Snow illuminated the park and you wanted to die. That winter

you slept with a saucer of water under your bed. Every night. Woke up to find nothing

but the off-white-stare of the empty cup. Spelled out your fantasies on my upturned

palms. They were dirty. Unsayable. Between us ran a long line of insomniacs

and addicts. Bad habits. Missing history we wanted to piece back together. Stitch it

like an heirloom displayed behind a glass vetrine. We looked for signs in cards and tea.

In the language our muscles made at night. The nearness of stars, in songs.

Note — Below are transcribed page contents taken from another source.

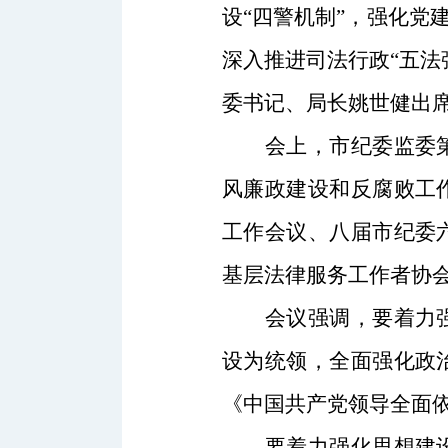
设“四警机制”，强化党
深入推进司法行政“五法
委书记、局长姚世健出
会上，
市纪委监委
风廉政建设和反腐败工
工作会议、八届市纪委
基层法律服务工作者协
会议强调，要着力
设为统领，全面强化政
《中国共产党领导全面
要着力强化思想建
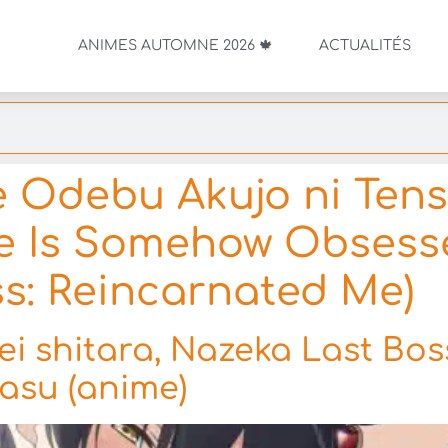
ANIMES AUTOMNE 2026 🍁
ACTUALITÉS
 Odebu Akujo ni Tense
ce Is Somehow Obsesse
ss: Reincarnated Me)
i shitara, Nazeka Last Bos
asu (anime)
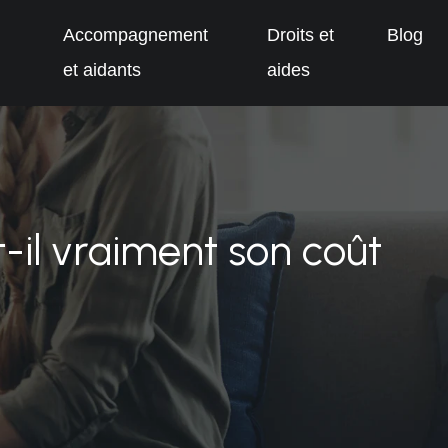
Accompagnement
Droits et
Blog
et aidants
aides
t-il vraiment son coût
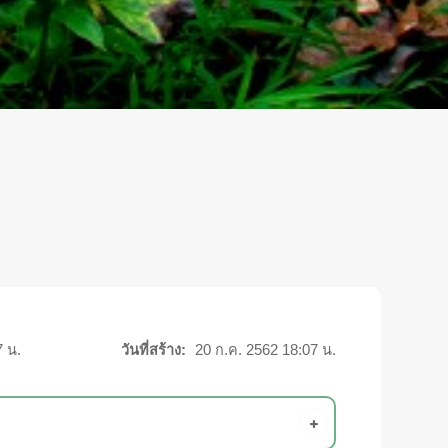
7 น.
วันที่สร้าง:
20 ก.ค. 2562 18:07 น.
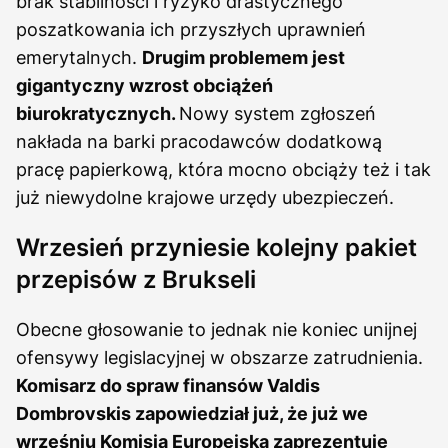
brak stabilności i ryzyko drastycznego
poszatkowania ich przyszłych uprawnień
emerytalnych.
Drugim problemem jest
gigantyczny wzrost obciążeń
biurokratycznych.
Nowy system zgłoszeń
nakłada na barki pracodawców dodatkową
pracę papierkową, która mocno obciąży też i tak
już niewydolne krajowe urzędy ubezpieczeń.
Wrzesień przyniesie kolejny pakiet
przepisów z Brukseli
Obecne głosowanie to jednak nie koniec unijnej
ofensywy legislacyjnej w obszarze zatrudnienia.
Komisarz do spraw finansów Valdis
Dombrovskis zapowiedział już, że już we
wrześniu Komisja Europejska zaprezentuje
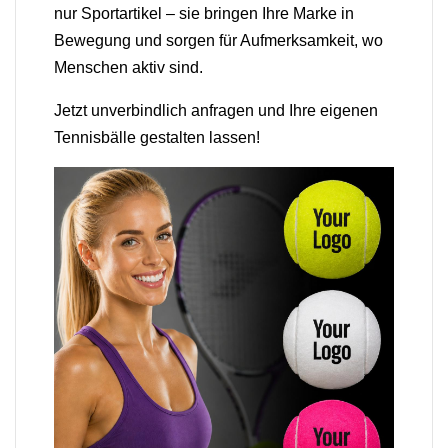
nur Sportartikel – sie bringen Ihre Marke in
Bewegung und sorgen für Aufmerksamkeit, wo
Menschen aktiv sind.
Jetzt unverbindlich anfragen und Ihre eigenen
Tennisbälle gestalten lassen!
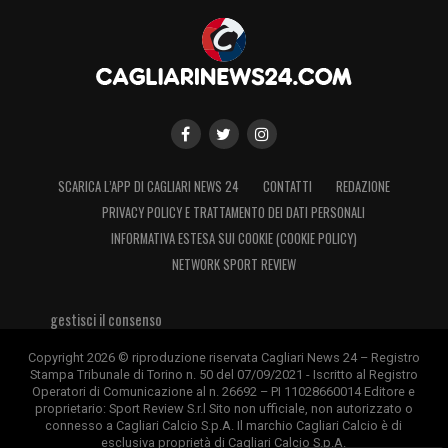
L’arrivo al Genoa risale alla stagione
2007/08: un campionato da incorniciare, con
19 gol e 7 assist in 35 partite che ne fanno il
terzo marcatore della stagione alle spalle
della coppia juventina Del Piero-Trezeguet. Il
SCARICA L’APP DI CAGLIARI NEWS 24
CONTATTI
REDAZIONE
primo ritorno nel 2012/13, in cui va
PRIVACY POLICY E TRATTAMENTO DEI DATI PERSONALI
INFORMATIVA ESTESA SUI COOKIE (COOKIE POLICY)
nuovamente in doppia cifra mettendo a
NETWORK SPORT REVIEW
segno 12 reti in 28 partite. L’ultima
avventura con il
Grifone
, dopo la parentesi di
gestisci il consenso
ritorno alla
Roma
e la fugace apparizione in
Copyright 2026 © riproduzione riservata Cagliari News 24 – Registro
Premier League
con il
West Ham
, risale agli
Stampa Tribunale di Torino n. 50 del 07/09/2021 - Iscritto al Registro
Operatori di Comunicazione al n. 26692 – PI 11028660014 Editore e
ultimi sei mesi della stagione 2014/15, dove
proprietario: Sport Review S.r.l Sito non ufficiale, non autorizzato o
connesso a Cagliari Calcio S.p.A. Il marchio Cagliari Calcio è di
però non riesce a lasciare il segno
esclusiva proprietà di Cagliari Calcio S.p.A.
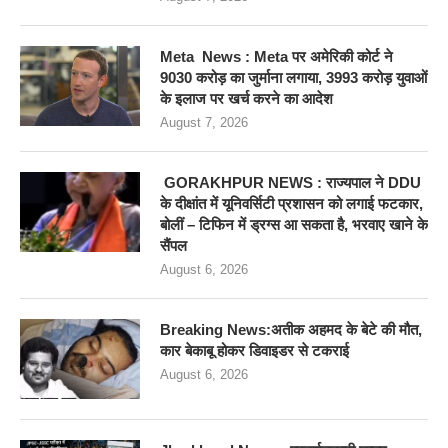
Meta News : Meta पर अमेरिकी कोर्ट ने
9030 करोड़ का जुर्माना लगाया, 3993 करोड़ युवाओं
के इलाज पर खर्च करने का आदेश
August 7, 2026
GORAKHPUR NEWS : राज्यपाल ने DDU
के दीक्षांत में यूनिवर्सिटी प्रशासन को लगाई फटकार,
बोलीं – टिफिन में ड्रग्स आ सकता है, भरवाए खाने के
सैंपल
August 6, 2026
Breaking News:अतीक अहमद के बेटे की मौत,
कार बेकाबू होकर डिवाइडर से टकराई
August 6, 2026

As the storm hit, reaching past our hips you read Russian novels to feel less morose. [End Page 404]

Said you loved the word 'morose' more than me. Locked yourself behind your grin-wrinkled face

which you believed looked like a foreign town pillaged years ago. Curtainless. Flags at half-staff.

When the lights finally went out, you tried your hardest covering all of this up with your hands.

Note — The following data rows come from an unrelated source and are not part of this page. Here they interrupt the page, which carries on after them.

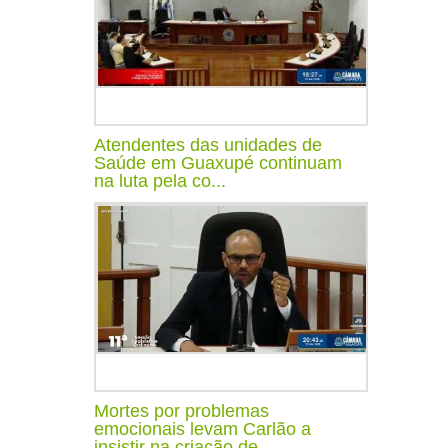
Atendentes das unidades de
Saúde em Guaxupé continuam
na luta pela co...
Mortes por problemas
emocionais levam Carlão a
insistir na criação de...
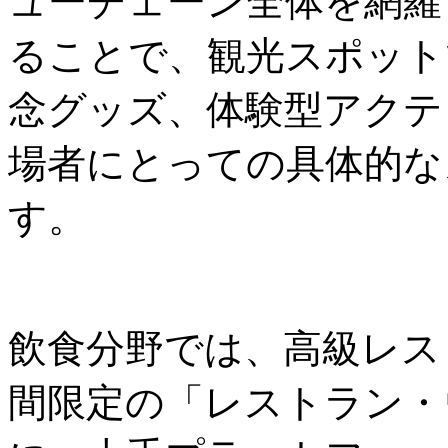
ューチェーン全体を網羅
ることで、観光スポット
念グッズ、体験型アクテ
場者にとっての具体的な
す。
飲食分野では、高級レス
間限定の「レストラン・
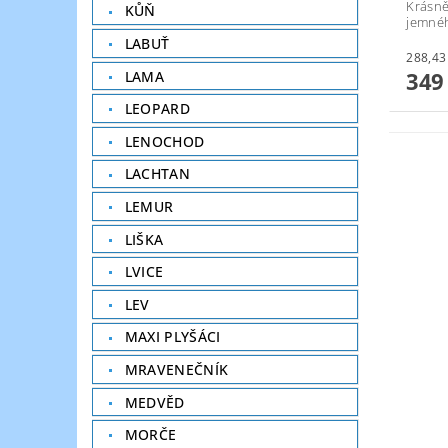
Krásně
KŮŇ
jemnéh
LABUŤ
349
LAMA
LEOPARD
LENOCHOD
LACHTAN
LEMUR
LIŠKA
LVICE
LEV
MAXI PLYŠÁCI
MRAVENEČNÍK
MEDVĚD
MORČE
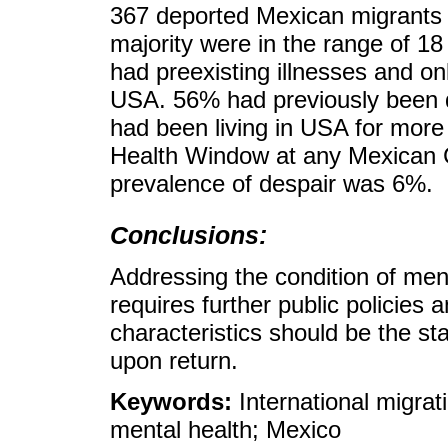
367 deported Mexican migrants
majority were in the range of 18
had preexisting illnesses and o
USA. 56% had previously been 
had been living in USA for mor
Health Window at any Mexican C
prevalence of despair was 6%.
Conclusions:
Addressing the condition of men
requires further public policies a
characteristics should be the star
upon return.
Keywords:
International migrati
mental health; Mexico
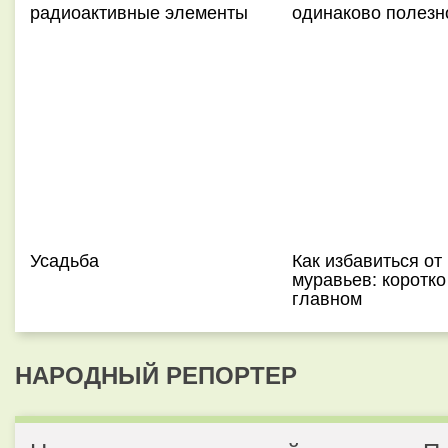
радиоактивные элементы
одинаково полезн
Усадьба
Как избавиться от
муравьев: коротко
главном
НАРОДНЫЙ РЕПОРТЕР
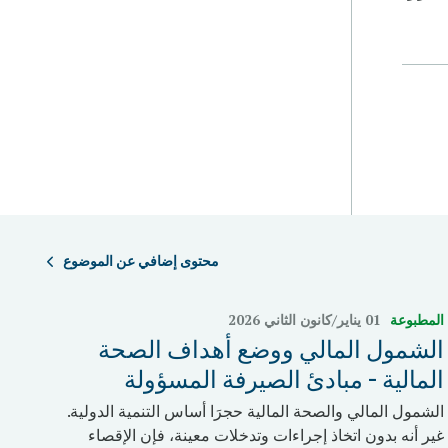
محتوى إضافي عن الموضوع
المطبوعة
01 يناير/كانون الثاني 2026
الشمول المالي ووضع أهداف الصحة
المالية - مبادئ الصيرفة المسؤولة
الشمول المالي والصحة المالية حجرَا أساس التنمية الدولية.
غير أنه بدون اتخاذ إجراءات وتدخلات معينة، فإن الإقصاء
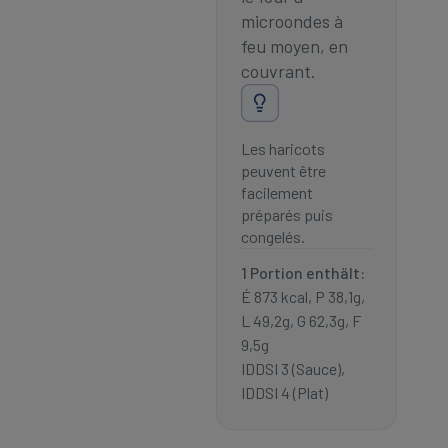
microondes à
feu moyen, en
couvrant.
Les haricots
peuvent être
facilement
préparés puis
congelés.
1 Portion enthält:
É 873 kcal, P 38,1g,
L 49,2g, G 62,3g, F
9,5g
IDDSI 3 (Sauce),
IDDSI 4 (Plat)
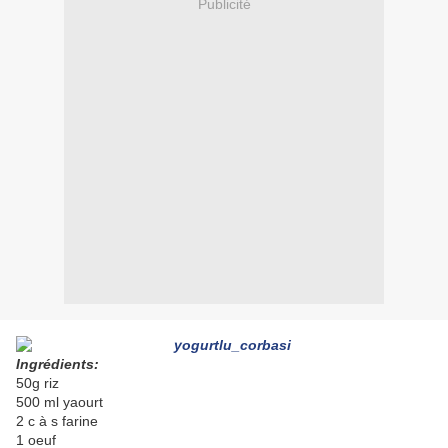
Publicité
Ingrédients:
50g riz
500 ml yaourt
2 c à s farine
1 oeuf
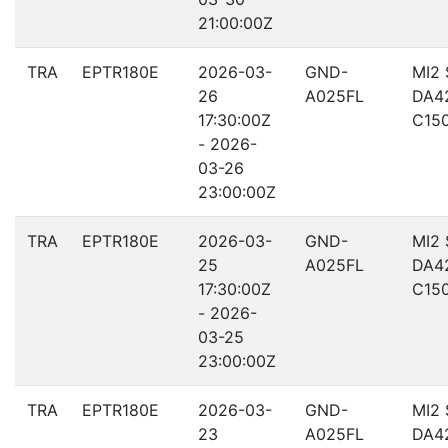
21:00:00Z
TRA
EPTR180E
2026-03-
GND-
MI2
26
A025FL
DA4
17:30:00Z
C15
- 2026-
03-26
23:00:00Z
TRA
EPTR180E
2026-03-
GND-
MI2
25
A025FL
DA4
17:30:00Z
C15
- 2026-
03-25
23:00:00Z
TRA
EPTR180E
2026-03-
GND-
MI2
23
A025FL
DA4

My voice was the only thing keeping us warm. [End Page 405]

Eduardo Martínez-Leyva

Eduardo Martínez-Leyva was born in El Paso, Texas, to Mexican immigrants. His work has appeared in Poetry, the Boston Review, the Adroit Journal, Best New Poets, and elsewhere. His debut poetry collection, Cowboy Park, won the 2024 Felix Pollak Prize in Poetry and is forthcoming from the University of Wisconsin Press.

Copyright © 2024 The University of the South ...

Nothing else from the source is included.